В любых условиях всегда нужно выбирать вариант, к которому ты не готов — так закаляется характер, так закалялась Мэри-Энн, раз за разом на конкурсах выбирая то, в чём совершенно не сильна. Научиться петь за два месяца? Сносный голос превращается в очень неплохой вокал, она старательно держит спину, заставляет себя держать ноты, ритм, уверенно смотреть в зрительный зал, пока между лопаток стекает струйка пота, прожигая солью незажившие ссадины: это девочка-пиздец стекала по стене голой спиной, когда от недосыпа, усталости, недоедания кончился разом весь кислород; а вот эта — здесь она умудрилась ободрать плечо, когда танцевала очередное па.
Под кружевами изящных платьев никогда не видно правды.

Мэри-Энн улыбается, пока не треснут губы.
Не запузырится кровь в уголке.
Пока не заболят скулы до того, что их сведёт, и эту улыбку невозможно будет отклеить.
Прошлое жрёт её, как Рой управляется с мясом — ловкие пальцы и острый нож проходятся по памяти Мэри лакмусовой бумажкой. Она забыла, каково быть королевой красоты;
она совершенно не знает, как быть королевой;
из неё не вышла даже принцесса.
Зато, снимись она в кино, вышла бы отличная мескалиновая девочка с этими её синяками под глазами, растянутыми майками, тонкими веточками взлетающих к небу рук.

Мягкая шёрстка Клауса скользит между пальцев, — Роуз рассеянно улыбается, подхватывает кота на руки (тот повисает недовольной ворчливой тушкой), — смотрит на Роя, но как будто насквозь, зная до количества точек узор на кухонной плитке и каждую царапинку на ручке шкафчика. Рой выглядит чужим здесь.
Рой нужен здесь до одури, до нехватки воздуха, до её последней вероятности глотнуть свободы. «Всего пять дней до Дня святого Валентина (бедный Валентин)», — вдруг вспоминает Мэри-Энн про себя и думает, — «Я сходила бы с ним на свидание».
— Ему можно, просто не дай ему откусить пальцы, — смеётся принцесса-мыльных-драм и отпускает кота к мясу: тот бежит, задрав пушистый хвост к потолку трубой, — Подсадишь кота на человечину, и что нам делать потом?

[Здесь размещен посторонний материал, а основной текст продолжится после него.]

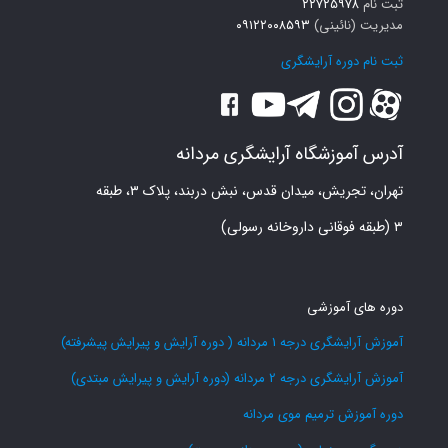
ثبت نام
۲۲۷۲۵۹۷۸
مدیریت (نائینی)
۰۹۱۲۲۰۰۸۵۹۳
ثبت نام دوره آرایشگری
آدرس آموزشگاه آرایشگری مردانه
تهران، تجریش، میدان قدس، نبش دربند، پلاک ۳، طبقه
۳ (طبقه فوقانی داروخانه رسولی)
دوره های آموزشی
آموزش آرایشگری درجه 1 مردانه ( دوره آرایش و پیرایش پیشرفته)
آموزش آرایشگری درجه 2 مردانه (دوره آرایش و پیرایش مبتدی)
دوره آموزش ترمیم موی مردانه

Рой одомашнивается, скидывая с себя слой за слоем, обнажая руки в переплетении вен, косточку на запястье, мелкие ожоги от масла по тыльным сторонам рук; Рой выглядит как Клаус на второй день пребывания в доме, когда тот уже опушился и перестал стесняться чего бы то ни было; впрочем, кажется, повар из закусочной ещё не готов обнаглеть настолько.
Кошачьей кристальной честности во взгляде ему уже хватает.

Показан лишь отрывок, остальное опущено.